Reactions of laser-ablated iron atoms with nitrogen atoms and molecules. Matrix infrared spectra and density functional calculations of novel iron nitride molecules

Matrix infrared spectra of the Fe + N₂ system show that laser-ablated Fe atoms react with nitrogen atoms and molecules to give the FeN and NFeN molecules and Fe(N₂)_x complexes. The iron nitride molecules FeN and NFeN were identified from nitrogen and iron isotopic shifts and splittings and density functional frequency calculations.

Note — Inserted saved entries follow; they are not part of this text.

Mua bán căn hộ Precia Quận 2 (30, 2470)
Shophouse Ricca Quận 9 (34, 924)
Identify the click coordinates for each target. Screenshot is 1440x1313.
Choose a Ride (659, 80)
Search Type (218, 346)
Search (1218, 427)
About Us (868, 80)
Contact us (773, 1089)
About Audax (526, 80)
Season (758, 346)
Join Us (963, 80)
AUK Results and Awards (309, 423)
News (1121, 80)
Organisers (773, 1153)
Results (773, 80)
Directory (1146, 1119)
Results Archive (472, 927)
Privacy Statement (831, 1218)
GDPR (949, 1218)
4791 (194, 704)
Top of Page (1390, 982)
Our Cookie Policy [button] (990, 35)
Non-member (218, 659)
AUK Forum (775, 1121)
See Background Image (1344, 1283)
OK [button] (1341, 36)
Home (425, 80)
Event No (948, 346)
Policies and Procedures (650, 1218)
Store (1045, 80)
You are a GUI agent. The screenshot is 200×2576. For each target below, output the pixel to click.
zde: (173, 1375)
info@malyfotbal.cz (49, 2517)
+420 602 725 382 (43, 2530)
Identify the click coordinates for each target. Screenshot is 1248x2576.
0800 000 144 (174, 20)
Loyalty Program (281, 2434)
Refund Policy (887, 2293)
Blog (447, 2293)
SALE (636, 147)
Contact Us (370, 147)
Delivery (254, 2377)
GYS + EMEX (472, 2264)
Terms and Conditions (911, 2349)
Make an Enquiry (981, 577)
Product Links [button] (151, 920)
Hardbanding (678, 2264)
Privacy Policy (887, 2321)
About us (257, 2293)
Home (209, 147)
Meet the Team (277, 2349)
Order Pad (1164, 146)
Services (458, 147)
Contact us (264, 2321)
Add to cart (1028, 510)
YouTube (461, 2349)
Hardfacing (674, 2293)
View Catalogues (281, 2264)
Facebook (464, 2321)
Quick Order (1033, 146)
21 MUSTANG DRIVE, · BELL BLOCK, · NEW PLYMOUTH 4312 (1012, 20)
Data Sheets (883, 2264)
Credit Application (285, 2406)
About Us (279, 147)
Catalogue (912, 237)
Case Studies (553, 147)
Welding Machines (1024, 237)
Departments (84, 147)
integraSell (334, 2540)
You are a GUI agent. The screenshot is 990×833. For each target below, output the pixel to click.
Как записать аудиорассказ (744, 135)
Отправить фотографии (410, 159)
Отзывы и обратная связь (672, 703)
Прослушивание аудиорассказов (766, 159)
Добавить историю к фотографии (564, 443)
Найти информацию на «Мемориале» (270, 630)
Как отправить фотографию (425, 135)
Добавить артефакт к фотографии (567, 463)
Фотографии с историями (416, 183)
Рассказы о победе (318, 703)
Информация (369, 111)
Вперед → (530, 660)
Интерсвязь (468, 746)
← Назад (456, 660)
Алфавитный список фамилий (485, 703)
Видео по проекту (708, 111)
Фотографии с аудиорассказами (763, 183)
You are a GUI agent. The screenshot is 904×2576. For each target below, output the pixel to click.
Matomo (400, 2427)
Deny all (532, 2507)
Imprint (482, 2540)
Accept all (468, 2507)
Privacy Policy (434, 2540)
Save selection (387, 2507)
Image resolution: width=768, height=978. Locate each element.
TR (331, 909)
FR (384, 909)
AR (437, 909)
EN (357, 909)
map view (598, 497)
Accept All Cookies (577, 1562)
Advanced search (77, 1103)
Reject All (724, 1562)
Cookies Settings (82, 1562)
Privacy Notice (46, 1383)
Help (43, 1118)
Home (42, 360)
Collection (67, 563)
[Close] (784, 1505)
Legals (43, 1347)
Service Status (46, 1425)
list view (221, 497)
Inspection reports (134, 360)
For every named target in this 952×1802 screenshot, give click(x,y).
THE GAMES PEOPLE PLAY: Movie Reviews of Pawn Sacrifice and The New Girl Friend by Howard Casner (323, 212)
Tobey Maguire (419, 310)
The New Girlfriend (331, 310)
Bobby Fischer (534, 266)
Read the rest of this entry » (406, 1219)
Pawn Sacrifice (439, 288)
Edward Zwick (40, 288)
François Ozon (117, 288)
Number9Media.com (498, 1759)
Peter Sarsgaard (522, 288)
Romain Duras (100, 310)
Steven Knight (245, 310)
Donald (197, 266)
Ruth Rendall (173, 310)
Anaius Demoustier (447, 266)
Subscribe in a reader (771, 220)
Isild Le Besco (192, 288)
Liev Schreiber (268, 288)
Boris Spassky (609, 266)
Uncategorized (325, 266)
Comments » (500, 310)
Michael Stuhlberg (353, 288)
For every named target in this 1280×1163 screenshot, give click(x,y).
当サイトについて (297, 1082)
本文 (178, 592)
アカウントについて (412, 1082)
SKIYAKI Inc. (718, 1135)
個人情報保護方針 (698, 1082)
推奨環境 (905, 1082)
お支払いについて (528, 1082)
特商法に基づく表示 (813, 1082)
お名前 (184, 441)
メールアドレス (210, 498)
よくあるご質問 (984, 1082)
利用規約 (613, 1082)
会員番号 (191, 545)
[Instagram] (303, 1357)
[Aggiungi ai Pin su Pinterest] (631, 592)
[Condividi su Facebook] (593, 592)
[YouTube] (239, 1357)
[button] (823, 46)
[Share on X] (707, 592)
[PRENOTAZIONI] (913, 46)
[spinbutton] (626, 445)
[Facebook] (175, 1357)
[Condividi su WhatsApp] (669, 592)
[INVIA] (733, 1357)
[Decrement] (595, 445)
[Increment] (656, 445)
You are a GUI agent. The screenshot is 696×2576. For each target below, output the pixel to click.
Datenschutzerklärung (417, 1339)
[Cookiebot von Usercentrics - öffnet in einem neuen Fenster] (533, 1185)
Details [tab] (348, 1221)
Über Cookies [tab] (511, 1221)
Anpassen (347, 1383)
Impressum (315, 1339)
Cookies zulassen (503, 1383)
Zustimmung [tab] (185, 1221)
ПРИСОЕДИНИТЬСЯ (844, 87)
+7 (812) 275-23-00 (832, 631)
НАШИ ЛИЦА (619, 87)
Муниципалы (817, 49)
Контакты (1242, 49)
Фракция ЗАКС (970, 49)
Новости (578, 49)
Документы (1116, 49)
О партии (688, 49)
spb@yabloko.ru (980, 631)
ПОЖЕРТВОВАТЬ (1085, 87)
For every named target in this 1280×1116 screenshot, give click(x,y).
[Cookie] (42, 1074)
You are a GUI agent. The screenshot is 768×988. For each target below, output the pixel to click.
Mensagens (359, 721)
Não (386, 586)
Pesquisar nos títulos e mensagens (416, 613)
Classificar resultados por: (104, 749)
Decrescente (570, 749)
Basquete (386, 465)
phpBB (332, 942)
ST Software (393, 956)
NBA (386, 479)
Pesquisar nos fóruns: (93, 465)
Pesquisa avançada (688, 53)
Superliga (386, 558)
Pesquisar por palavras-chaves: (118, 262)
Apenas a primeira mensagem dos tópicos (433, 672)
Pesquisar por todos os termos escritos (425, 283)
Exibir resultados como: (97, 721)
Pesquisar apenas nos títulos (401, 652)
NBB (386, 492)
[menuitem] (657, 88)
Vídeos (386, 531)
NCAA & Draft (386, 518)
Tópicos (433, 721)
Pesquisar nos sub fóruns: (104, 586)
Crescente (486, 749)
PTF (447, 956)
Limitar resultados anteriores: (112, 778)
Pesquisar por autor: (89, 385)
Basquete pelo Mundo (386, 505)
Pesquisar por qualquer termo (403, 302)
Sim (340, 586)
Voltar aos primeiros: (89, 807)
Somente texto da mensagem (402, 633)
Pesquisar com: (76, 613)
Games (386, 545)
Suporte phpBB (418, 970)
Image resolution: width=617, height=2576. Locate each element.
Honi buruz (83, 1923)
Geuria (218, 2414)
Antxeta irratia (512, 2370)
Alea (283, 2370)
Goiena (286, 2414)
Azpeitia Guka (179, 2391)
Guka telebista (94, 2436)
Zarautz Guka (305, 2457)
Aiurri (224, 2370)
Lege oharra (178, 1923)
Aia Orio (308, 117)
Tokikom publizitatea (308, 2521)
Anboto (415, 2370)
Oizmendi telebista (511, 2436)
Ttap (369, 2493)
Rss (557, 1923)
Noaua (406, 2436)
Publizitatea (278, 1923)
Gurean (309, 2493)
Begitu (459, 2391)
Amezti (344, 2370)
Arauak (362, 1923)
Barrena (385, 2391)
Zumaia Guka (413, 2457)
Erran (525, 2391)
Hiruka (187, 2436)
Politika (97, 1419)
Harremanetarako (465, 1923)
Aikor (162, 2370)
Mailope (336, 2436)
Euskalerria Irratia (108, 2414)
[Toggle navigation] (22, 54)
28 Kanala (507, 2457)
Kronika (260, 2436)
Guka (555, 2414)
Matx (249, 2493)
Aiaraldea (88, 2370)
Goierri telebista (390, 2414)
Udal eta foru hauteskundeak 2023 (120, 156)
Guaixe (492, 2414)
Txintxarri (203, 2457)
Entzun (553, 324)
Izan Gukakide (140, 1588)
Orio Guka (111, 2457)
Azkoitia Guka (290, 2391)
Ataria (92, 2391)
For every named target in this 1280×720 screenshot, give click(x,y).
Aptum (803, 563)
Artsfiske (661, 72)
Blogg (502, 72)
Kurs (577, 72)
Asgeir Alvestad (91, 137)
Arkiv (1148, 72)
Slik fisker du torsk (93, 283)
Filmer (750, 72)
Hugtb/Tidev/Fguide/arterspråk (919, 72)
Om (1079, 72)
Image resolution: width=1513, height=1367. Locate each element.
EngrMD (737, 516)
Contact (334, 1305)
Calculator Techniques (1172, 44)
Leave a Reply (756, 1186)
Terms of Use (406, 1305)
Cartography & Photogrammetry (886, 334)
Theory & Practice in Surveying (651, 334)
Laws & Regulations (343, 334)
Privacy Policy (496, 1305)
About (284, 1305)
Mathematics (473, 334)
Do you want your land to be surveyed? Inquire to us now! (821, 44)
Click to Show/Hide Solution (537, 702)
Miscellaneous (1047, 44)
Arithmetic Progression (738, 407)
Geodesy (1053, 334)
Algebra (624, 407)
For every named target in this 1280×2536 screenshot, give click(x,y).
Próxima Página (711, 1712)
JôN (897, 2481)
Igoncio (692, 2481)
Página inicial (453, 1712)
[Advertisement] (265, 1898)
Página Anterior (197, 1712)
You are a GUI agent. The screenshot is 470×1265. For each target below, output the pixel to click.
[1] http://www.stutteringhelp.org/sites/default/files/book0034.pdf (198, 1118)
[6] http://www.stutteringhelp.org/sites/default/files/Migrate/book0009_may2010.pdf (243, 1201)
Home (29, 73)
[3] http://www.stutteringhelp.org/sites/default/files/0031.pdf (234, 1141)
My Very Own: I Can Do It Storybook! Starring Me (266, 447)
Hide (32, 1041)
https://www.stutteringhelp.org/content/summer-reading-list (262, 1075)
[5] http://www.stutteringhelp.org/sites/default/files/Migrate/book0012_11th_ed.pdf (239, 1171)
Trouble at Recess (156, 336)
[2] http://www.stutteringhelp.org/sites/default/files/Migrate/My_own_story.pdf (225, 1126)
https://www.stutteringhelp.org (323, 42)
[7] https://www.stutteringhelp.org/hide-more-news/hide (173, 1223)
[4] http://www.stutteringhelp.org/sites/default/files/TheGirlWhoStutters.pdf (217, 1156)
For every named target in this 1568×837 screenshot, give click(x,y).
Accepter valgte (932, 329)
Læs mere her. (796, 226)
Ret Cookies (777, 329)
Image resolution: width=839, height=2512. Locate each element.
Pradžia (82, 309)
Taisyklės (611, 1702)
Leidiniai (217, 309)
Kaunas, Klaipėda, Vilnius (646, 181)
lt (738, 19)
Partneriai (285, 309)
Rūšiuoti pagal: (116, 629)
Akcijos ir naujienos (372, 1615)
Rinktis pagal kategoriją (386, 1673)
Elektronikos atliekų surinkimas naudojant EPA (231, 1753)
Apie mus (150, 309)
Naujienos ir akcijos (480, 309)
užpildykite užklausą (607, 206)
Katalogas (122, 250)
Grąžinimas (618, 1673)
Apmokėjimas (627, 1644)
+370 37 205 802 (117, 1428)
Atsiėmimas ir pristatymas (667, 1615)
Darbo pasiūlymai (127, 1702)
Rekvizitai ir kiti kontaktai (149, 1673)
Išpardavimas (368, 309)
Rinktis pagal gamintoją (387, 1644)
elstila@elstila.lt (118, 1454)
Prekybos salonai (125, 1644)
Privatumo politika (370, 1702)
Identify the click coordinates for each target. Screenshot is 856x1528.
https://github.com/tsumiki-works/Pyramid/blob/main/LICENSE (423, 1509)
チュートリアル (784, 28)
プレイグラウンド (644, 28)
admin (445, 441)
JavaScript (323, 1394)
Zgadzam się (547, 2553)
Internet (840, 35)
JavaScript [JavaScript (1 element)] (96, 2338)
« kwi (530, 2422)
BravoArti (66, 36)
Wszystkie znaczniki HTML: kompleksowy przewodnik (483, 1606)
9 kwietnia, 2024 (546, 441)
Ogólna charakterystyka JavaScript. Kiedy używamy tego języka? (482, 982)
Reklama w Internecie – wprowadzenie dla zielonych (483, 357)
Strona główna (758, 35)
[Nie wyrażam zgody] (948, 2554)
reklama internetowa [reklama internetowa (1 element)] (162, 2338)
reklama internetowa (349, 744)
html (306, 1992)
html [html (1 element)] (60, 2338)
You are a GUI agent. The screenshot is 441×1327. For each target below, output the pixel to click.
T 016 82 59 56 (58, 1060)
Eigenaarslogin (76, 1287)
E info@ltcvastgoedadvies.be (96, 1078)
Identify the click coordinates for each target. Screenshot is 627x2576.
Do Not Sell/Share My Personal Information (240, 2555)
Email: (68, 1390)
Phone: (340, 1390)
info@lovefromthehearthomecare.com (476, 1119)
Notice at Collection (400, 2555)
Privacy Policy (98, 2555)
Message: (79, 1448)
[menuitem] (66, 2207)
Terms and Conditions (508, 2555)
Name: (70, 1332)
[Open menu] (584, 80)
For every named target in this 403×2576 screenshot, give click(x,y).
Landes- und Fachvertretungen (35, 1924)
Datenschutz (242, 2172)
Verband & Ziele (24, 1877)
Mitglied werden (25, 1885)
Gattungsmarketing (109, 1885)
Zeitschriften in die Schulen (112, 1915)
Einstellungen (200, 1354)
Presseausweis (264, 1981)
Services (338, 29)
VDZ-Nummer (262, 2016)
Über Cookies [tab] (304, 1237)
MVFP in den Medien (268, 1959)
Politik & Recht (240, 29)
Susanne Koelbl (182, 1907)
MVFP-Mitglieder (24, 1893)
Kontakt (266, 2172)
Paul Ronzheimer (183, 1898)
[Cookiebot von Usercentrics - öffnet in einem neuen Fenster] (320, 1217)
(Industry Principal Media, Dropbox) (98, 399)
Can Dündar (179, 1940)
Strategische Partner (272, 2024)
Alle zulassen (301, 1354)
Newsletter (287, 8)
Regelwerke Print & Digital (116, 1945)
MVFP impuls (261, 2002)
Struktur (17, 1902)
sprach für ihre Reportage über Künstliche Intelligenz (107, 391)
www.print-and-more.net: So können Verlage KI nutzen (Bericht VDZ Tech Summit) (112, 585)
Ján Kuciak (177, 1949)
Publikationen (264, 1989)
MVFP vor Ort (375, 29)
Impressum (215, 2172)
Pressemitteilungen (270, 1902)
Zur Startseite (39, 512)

Sharp 934.8 and 903.6 cm^-1 bands are assigned to the ⁵⁶FeN and N⁵⁶FeN molecules in solid nitrogen. The NFeN molecule is bent with valence angle 115 ± 5° as determined from iron and nitrogen isotopic shifts. Nitrogen-to-argon matrix shifts for FeN and NFeN are small. The cyclic Fe₂N molecule is observed at 779 and 719 cm^-1 in solid nitrogen. Strong bands in the 2200-2000 cm^-1 region are associated with end-bonded Fe(NN)_x complexes; the FeNN molecule absorbs at 2017.8 cm^-1 in solid argon. New absorptions at 1826.8 and 1683.7 cm^-1 in argon matrix experiments, identified as side-bonded Fe(N₂) and (Fe₂)(N₂), respectively, agree very well with earlier CASSCF frequency calculations and approach the frequency of N₂ adsorbed on Fe(111). Structure and frequency calculations were done using density functional theory to support the identification of these new Fe(N₂)_x molecular complexes.